§ What is needed
Please retype, character for character, the portion of the entries below that runs from the line containing "Relacion Esporadica" to the last line.
:::
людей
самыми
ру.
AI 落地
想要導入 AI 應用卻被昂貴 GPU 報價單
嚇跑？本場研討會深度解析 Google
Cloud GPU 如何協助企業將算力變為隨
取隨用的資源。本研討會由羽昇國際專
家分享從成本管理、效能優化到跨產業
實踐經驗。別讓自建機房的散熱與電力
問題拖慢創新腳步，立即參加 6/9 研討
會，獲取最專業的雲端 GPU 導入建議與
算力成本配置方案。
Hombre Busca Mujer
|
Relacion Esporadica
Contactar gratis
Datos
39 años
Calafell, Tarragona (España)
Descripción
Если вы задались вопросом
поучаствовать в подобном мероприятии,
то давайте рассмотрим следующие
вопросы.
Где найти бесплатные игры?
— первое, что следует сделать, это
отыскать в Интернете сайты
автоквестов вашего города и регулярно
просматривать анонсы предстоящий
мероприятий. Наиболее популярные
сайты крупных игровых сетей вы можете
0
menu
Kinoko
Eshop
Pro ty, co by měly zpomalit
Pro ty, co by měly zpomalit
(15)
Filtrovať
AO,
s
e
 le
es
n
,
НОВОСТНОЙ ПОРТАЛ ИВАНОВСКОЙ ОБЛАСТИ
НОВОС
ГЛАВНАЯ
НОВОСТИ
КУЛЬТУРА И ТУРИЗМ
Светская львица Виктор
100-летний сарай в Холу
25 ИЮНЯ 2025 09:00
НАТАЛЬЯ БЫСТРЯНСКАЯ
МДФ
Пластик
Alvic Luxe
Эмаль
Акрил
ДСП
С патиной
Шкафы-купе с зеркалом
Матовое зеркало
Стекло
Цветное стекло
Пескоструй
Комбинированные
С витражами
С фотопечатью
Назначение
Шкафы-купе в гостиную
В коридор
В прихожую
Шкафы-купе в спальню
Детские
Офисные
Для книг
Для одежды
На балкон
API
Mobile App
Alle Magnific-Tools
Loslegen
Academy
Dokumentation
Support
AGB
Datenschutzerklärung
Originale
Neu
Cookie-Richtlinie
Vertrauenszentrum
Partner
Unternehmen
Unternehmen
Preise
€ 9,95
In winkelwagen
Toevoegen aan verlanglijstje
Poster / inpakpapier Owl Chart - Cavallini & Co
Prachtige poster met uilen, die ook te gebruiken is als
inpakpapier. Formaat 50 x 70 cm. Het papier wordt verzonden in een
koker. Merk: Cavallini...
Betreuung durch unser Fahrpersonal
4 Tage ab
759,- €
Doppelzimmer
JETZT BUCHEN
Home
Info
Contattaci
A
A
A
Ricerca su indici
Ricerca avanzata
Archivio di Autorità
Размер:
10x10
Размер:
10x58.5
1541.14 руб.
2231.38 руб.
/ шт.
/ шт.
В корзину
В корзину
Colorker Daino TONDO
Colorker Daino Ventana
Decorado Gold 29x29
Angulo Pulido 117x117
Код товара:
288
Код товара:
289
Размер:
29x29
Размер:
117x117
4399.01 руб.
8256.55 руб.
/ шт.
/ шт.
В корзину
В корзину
:::
§ Response
Relacion Esporadica
Contactar gratis
Datos
39 años
Calafell, Tarragona (España)
Descripción
Если вы задались вопросом
поучаствовать в подобном мероприятии,
то давайте рассмотрим следующие
вопросы.
Где найти бесплатные игры?
— первое, что следует сделать, это
отыскать в Интернете сайты
автоквестов вашего города и регулярно
просматривать анонсы предстоящий
мероприятий. Наиболее популярные
сайты крупных игровых сетей вы можете
0
menu
Kinoko
Eshop
Pro ty, co by měly zpomalit
Pro ty, co by měly zpomalit
(15)
Filtrovať
AO,
s
e
 le
es
n
,
НОВОСТНОЙ ПОРТАЛ ИВАНОВСКОЙ ОБЛАСТИ
НОВОС
ГЛАВНАЯ
НОВОСТИ
КУЛЬТУРА И ТУРИЗМ
Светская львица Виктор
100-летний сарай в Холу
25 ИЮНЯ 2025 09:00
НАТАЛЬЯ БЫСТРЯНСКАЯ
МДФ
Пластик
Alvic Luxe
Эмаль
Акрил
ДСП
С патиной
Шкафы-купе с зеркалом
Матовое зеркало
Стекло
Цветное стекло
Пескоструй
Комбинированные
С витражами
С фотопечатью
Назначение
Шкафы-купе в гостиную
В коридор
В прихожую
Шкафы-купе в спальню
Детские
Офисные
Для книг
Для одежды
На балкон
API
Mobile App
Alle Magnific-Tools
Loslegen
Academy
Dokumentation
Support
AGB
Datenschutzerklärung
Originale
Neu
Cookie-Richtlinie
Vertrauenszentrum
Partner
Unternehmen
Unternehmen
Preise
€ 9,95
In winkelwagen
Toevoegen aan verlanglijstje
Poster / inpakpapier Owl Chart - Cavallini & Co
Prachtige poster met uilen, die ook te gebruiken is als
inpakpapier. Formaat 50 x 70 cm. Het papier wordt verzonden in een
koker. Merk: Cavallini...
Betreuung durch unser Fahrpersonal
4 Tage ab
759,- €
Doppelzimmer
JETZT BUCHEN
Home
Info
Contattaci
A
A
A
Ricerca su indici
Ricerca avanzata
Archivio di Autorità
Размер:
10x10
Размер:
10x58.5
1541.14 руб.
2231.38 руб.
/ шт.
/ шт.
В корзину
В корзину
Colorker Daino TONDO
Colorker Daino Ventana
Decorado Gold 29x29
Angulo Pulido 117x117
Код товара:
288
Код товара:
289
Размер:
29x29
Размер:
117x117
4399.01 руб.
8256.55 руб.
/ шт.
/ шт.
В корзину
В корзину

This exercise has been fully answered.